CRIMINAL SUMMER

Luigi Guicciardi (translated by Iain Halliday)

Hersilia Press pbk, £7.99

Released: 15th March 2010

Reviewer: Russell James

 

Russell James has been named “the Godfather of Noir” by Ian Rankin. Russell writes crime novels - about criminals and victims, not the cozy procedural or whodunnit. He is the editor of Great British Fictional Detectives.

 
There’s something very un-Italian about Italian crime stories. They tend to be urbane, calm and unstressful, the investigating officers patient and discursive, and even the villains often give up without a fight. Once it’s explained to them that they’ve been found out, they raise their hands in acknowledgement and come quietly. Perhaps it’s all those years of confession and atonement.

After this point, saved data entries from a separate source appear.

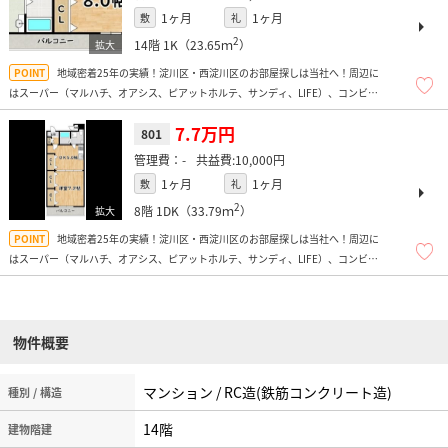
1ヶ月
1ヶ月
敷
礼
2
14階
1K（23.65ｍ
）
地域密着25年の実績！淀川区・西淀川区のお部屋探しは当社へ！周辺に
はスーパー（マルハチ、オアシス、ピアットホルテ、サンディ、LIFE）、コンビニ
多数、ドラッグストア、飲食店多数、お弁当屋さん多数あり便利ですよ！
7.7万円
801
-
10,000円
1ヶ月
1ヶ月
敷
礼
2
8階
1DK（33.79ｍ
）
地域密着25年の実績！淀川区・西淀川区のお部屋探しは当社へ！周辺に
はスーパー（マルハチ、オアシス、ピアットホルテ、サンディ、LIFE）、コンビニ
多数、ドラッグストア、飲食店多数、お弁当屋さん多数あり便利ですよ！
物件概要
マンション / RC造(鉄筋コンクリート造)
種別 / 構造
14階
建物階建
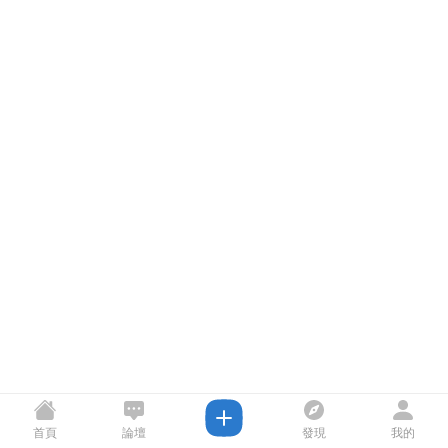
首頁
論壇
發現
我的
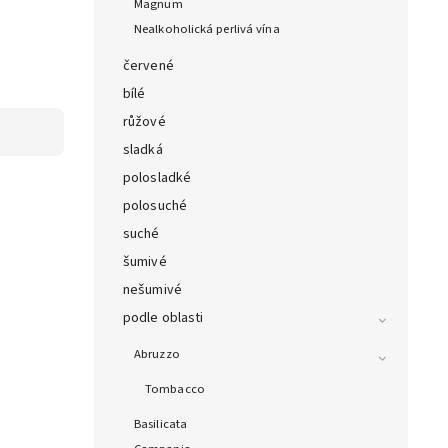
Magnum
Nealkoholická perlivá vína
červené
bílé
růžové
sladká
polosladké
polosuché
suché
šumivé
nešumivé
podle oblasti
Abruzzo
Tombacco
Basilicata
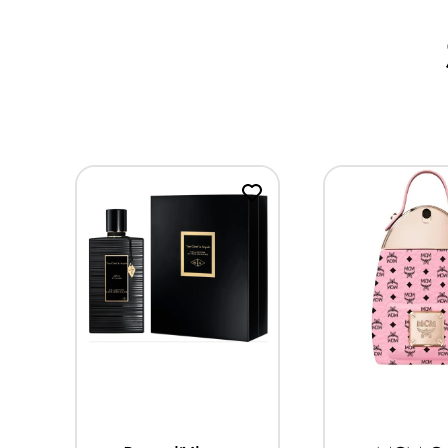
Mua ngay
Mua ng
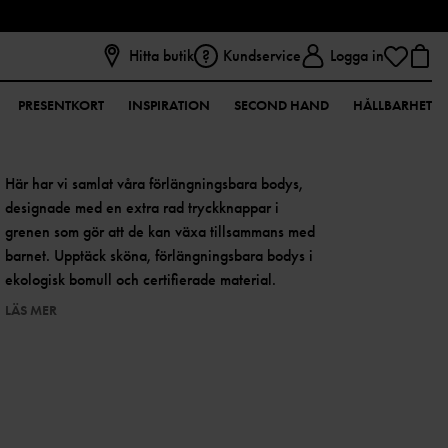
Hitta butik
Kundservice
Logga in
PRESENTKORT
INSPIRATION
SECOND HAND
HÅLLBARHET
Här har vi samlat våra förlängningsbara bodys,
designade med en extra rad tryckknappar i
grenen som gör att de kan växa tillsammans med
barnet. Upptäck sköna, förlängningsbara bodys i
ekologisk bomull och certifierade material.
LÄS MER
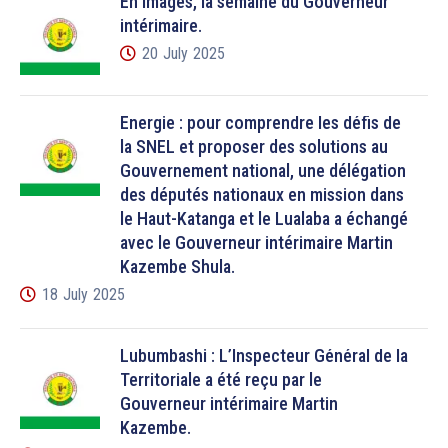
En images, la semaine du Gouverneur
intérimaire.
20 July 2025
Énergie : pour comprendre les défis de
la SNEL et proposer des solutions au
Gouvernement national, une délégation
des députés nationaux en mission dans
le Haut-Katanga et le Lualaba a échangé
avec le Gouverneur intérimaire Martin
Kazembe Shula.
18 July 2025
Lubumbashi : L’Inspecteur Général de la
Territoriale a été reçu par le
Gouverneur intérimaire Martin
Kazembe.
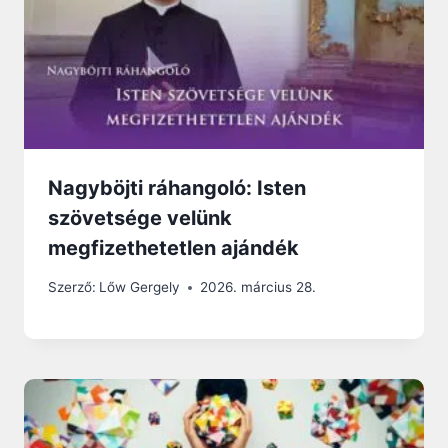
Nagyböjti ráhangoló: Isten
szövetsége velünk
megfizethetetlen ajándék
Szerző:
Lőw Gergely
2026. március 28.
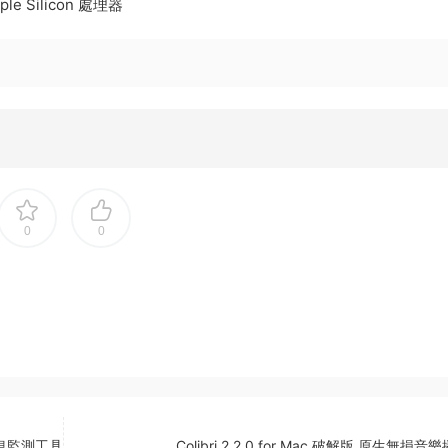
le Silicon 處理器
0
0
件信息監測工具
Colibri 2.2.0 for Mac 破解版 原生無損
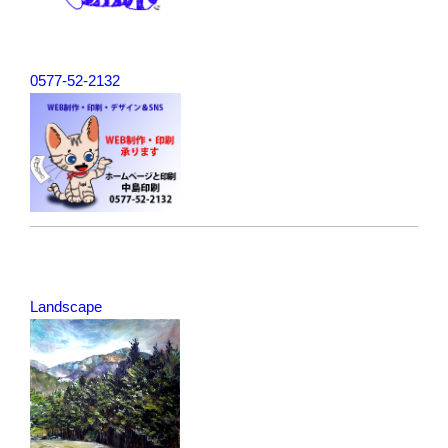
0577-52-2132
Landscape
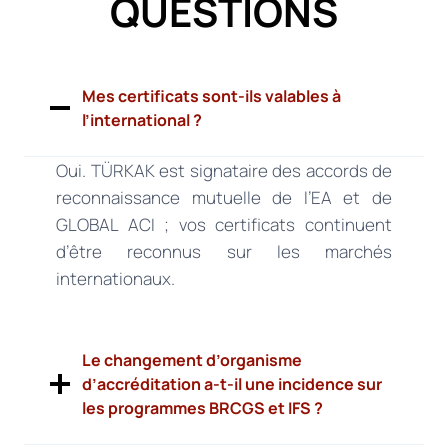
QUESTIONS
Mes certificats sont-ils valables à
l’international ?
Oui. TÜRKAK est signataire des accords de
reconnaissance mutuelle de l’EA et de
GLOBAL ACI ; vos certificats continuent
d’être reconnus sur les marchés
internationaux.
Le changement d’organisme
d’accréditation a-t-il une incidence sur
les programmes BRCGS et IFS ?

This more-English-than-an-English-cosy feel certainly applies to Criminal Summer in which the leisurely Inspector Cataldo investigates a short series of murders clearly linked to a dubious car crash eighteen years before, in which an enormous sum of cash was stolen from the car. The man jailed for the crime has just been released and is in the area. Did he want revenge? No, that’s too obvious. You wouldn’t buy it, and neither does Cataldo.

It’s a pleasant read and, although it should appeal to readers of Camillero and Carofiglio, they do it better. Behind the languid front of this tale is an over-complicated plot and, I suspect, an all too obvious true culprit. But it’s an enjoyable read in the sunshine, alongside a glass of Orvietto.